Gradient-Variation Online Adaptivity for Accelerated Optimization with Hölder Smoothness
This work addresses a foundational challenge in optimization theory by providing adaptive algorithms for a broad class of functions, with potential impact across machine learning and AI, though it is incremental in extending existing online-to-batch techniques.
The paper tackles the problem of optimizing Hölder smooth functions, which include both smooth and non-smooth cases, by developing adaptive online learning algorithms that achieve optimal regret without prior knowledge of the smoothness parameter, and extends this to yield a universal offline method with accelerated convergence in smooth regimes and near-optimal performance in non-smooth ones.

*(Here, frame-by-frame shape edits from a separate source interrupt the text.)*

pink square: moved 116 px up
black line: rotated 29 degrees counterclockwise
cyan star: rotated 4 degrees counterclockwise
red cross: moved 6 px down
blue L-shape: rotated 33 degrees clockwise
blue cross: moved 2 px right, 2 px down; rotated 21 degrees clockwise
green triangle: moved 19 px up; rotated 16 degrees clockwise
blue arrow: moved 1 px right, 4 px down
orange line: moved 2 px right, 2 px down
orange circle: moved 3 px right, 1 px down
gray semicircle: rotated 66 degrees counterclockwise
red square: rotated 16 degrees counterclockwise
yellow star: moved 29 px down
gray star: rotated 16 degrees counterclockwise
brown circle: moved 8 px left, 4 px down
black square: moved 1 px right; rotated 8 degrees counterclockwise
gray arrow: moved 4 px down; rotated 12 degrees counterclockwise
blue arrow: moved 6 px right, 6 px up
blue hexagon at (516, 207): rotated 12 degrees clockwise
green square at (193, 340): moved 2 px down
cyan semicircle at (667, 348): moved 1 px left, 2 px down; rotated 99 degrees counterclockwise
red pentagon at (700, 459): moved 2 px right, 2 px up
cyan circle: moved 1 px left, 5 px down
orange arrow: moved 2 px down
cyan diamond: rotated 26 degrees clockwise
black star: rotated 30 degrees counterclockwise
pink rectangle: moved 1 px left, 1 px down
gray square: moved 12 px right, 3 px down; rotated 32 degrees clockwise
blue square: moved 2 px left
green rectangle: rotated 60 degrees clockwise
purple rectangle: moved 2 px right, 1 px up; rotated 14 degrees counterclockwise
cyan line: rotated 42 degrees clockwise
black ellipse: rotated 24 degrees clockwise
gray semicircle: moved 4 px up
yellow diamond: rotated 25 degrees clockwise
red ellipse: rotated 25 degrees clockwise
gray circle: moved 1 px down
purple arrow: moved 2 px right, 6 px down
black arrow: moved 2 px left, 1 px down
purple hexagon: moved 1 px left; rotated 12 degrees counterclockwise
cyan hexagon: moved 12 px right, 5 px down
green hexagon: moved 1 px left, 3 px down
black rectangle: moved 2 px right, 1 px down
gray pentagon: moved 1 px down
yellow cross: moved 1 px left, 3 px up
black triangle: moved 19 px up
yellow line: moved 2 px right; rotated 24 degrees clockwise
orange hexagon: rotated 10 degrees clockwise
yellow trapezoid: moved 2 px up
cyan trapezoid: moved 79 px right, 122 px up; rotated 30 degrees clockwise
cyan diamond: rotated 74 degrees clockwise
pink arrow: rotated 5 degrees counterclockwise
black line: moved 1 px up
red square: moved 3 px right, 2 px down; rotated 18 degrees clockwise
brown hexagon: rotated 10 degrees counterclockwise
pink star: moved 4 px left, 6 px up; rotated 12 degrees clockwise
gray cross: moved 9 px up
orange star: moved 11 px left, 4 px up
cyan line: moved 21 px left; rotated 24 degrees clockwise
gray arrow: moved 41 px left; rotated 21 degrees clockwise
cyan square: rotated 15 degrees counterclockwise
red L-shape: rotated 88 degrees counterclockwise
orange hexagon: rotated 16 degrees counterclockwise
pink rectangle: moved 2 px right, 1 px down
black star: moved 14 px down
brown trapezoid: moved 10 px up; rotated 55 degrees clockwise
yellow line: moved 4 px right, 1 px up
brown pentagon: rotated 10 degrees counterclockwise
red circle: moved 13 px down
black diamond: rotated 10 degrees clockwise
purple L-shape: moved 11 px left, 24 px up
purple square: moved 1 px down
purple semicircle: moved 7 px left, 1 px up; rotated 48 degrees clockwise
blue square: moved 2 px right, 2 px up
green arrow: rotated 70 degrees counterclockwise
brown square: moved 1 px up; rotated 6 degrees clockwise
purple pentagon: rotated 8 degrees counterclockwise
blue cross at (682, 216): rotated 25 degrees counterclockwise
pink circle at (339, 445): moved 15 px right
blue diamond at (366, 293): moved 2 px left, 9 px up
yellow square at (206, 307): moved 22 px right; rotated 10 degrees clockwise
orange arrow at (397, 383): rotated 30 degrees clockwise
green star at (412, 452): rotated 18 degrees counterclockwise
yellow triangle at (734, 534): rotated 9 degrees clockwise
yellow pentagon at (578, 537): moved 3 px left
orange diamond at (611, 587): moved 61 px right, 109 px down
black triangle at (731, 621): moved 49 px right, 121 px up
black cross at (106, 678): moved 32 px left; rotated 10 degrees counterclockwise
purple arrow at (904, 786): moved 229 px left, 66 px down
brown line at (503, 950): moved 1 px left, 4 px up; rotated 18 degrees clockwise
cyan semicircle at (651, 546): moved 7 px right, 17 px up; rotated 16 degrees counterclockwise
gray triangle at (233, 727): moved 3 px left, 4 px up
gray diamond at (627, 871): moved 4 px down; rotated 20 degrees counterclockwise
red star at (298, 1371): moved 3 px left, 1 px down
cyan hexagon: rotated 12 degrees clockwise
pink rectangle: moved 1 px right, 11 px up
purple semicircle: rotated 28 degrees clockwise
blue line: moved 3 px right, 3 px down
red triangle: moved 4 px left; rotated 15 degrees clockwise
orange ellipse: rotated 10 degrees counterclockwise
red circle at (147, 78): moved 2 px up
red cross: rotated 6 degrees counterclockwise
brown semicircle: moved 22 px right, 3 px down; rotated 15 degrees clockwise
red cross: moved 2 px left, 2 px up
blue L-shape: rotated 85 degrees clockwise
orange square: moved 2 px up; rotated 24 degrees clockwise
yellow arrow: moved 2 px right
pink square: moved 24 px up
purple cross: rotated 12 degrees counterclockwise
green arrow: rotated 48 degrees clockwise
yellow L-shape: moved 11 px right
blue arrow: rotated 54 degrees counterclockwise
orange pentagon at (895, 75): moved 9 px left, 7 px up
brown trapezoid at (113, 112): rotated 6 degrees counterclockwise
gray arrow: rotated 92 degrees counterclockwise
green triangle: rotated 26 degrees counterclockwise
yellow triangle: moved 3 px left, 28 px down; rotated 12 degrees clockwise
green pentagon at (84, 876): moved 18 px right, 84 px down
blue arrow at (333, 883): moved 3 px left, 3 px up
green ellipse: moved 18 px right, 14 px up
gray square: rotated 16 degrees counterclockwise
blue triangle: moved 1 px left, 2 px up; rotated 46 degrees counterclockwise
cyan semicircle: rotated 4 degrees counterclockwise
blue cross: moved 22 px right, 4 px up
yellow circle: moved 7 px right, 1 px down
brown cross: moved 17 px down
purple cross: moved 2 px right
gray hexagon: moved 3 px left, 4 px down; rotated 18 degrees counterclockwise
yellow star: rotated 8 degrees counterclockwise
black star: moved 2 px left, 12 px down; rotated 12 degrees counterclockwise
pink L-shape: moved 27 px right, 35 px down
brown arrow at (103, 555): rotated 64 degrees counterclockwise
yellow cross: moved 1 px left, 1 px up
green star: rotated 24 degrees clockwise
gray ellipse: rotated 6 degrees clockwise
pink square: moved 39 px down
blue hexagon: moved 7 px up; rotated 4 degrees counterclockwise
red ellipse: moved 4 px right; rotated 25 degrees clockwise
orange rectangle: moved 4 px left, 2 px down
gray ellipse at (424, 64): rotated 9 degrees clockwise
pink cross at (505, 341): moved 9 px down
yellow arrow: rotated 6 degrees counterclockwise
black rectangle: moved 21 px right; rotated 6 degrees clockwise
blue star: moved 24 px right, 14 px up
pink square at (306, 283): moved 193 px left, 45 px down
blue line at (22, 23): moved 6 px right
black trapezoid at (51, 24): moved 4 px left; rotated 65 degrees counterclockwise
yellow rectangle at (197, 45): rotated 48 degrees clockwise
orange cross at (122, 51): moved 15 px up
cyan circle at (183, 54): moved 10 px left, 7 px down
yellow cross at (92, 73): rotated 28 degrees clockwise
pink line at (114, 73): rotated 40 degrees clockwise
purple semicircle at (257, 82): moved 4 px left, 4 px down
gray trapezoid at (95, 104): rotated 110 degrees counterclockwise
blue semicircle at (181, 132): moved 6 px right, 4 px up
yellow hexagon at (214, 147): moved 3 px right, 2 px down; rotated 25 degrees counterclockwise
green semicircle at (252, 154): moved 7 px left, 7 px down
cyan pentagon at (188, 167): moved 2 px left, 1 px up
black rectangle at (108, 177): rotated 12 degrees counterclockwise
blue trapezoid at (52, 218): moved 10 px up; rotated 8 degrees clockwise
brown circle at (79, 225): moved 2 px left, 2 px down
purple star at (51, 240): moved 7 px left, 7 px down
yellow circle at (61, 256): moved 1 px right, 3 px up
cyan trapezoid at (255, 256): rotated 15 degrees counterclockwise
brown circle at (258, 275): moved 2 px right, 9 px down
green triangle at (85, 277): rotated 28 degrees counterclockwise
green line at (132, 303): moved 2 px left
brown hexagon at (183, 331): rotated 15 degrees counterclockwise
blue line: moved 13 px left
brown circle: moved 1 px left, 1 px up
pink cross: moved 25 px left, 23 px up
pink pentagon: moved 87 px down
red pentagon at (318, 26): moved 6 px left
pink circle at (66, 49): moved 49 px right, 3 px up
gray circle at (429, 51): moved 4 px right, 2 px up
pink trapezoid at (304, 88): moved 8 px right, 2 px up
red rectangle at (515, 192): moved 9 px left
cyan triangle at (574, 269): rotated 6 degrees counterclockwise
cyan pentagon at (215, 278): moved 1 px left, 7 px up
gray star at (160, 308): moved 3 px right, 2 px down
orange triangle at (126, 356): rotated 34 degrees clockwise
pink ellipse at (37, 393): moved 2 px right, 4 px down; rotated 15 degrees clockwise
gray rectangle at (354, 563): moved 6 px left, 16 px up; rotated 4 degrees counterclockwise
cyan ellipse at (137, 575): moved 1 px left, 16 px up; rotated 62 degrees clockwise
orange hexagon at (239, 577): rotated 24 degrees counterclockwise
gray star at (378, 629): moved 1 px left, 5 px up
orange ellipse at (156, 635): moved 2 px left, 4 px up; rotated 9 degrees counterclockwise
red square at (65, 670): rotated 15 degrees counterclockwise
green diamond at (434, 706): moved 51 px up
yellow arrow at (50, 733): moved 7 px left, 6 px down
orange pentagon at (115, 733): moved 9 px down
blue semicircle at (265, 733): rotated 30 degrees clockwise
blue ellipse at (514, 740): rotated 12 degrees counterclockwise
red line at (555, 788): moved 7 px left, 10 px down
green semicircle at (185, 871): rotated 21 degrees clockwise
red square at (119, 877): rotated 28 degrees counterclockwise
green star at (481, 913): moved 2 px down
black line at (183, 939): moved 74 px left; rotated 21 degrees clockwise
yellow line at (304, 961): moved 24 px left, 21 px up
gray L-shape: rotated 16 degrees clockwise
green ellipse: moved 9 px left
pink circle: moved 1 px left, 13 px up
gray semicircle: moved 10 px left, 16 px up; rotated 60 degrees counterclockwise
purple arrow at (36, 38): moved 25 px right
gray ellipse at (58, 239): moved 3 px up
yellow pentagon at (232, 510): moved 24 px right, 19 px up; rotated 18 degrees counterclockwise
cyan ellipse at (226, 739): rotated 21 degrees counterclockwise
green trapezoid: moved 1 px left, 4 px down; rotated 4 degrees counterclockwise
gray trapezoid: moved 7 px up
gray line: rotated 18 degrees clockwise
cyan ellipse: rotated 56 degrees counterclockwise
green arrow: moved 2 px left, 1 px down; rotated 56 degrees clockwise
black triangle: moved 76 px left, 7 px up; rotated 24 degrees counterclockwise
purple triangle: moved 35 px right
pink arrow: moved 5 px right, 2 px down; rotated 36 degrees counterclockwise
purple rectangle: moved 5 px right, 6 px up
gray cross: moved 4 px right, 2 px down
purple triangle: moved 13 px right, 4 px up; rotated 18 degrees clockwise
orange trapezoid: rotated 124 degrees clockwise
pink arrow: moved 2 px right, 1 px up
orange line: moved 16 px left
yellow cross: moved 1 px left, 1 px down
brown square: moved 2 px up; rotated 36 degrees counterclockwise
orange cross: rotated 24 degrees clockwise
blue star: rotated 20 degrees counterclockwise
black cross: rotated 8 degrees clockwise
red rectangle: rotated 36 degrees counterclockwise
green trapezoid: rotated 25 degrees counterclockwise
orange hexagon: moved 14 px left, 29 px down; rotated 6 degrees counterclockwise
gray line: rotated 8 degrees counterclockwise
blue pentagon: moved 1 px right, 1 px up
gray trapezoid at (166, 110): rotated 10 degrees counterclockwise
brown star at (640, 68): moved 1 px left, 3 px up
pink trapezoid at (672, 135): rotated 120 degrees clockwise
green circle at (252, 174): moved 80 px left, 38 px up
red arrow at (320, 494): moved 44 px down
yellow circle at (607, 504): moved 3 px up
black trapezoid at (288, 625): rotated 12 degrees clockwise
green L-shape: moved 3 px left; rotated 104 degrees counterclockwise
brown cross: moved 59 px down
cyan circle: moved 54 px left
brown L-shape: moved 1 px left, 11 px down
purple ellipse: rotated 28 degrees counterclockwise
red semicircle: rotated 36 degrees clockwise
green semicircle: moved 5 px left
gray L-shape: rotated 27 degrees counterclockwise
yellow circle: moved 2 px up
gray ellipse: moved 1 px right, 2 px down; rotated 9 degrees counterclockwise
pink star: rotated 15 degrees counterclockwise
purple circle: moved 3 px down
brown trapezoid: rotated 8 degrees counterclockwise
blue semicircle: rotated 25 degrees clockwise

Smoothness is known to be crucial for acceleration in offline optimization, and for gradient-variation regret minimization in online learning. Interestingly, these two problems are actually closely connected -- accelerated optimization can be understood through the lens of gradient-variation online learning. In this paper, we investigate online learning with Hölder smooth functions, a general class encompassing both smooth and non-smooth (Lipschitz) functions, and explore its implications for offline optimization. For (strongly) convex online functions, we design the corresponding gradient-variation online learning algorithm whose regret smoothly interpolates between the optimal guarantees in smooth and non-smooth regimes. Notably, our algorithms do not require prior knowledge of the Hölder smoothness parameter, exhibiting strong adaptivity over existing methods. Through online-to-batch conversion, this gradient-variation online adaptivity yields an optimal universal method for stochastic convex optimization under Hölder smoothness. However, achieving universality in offline strongly convex optimization is more challenging. We address this by integrating online adaptivity with a detection-based guess-and-check procedure, which, for the first time, yields a universal offline method that achieves accelerated convergence in the smooth regime while maintaining near-optimal convergence in the non-smooth one.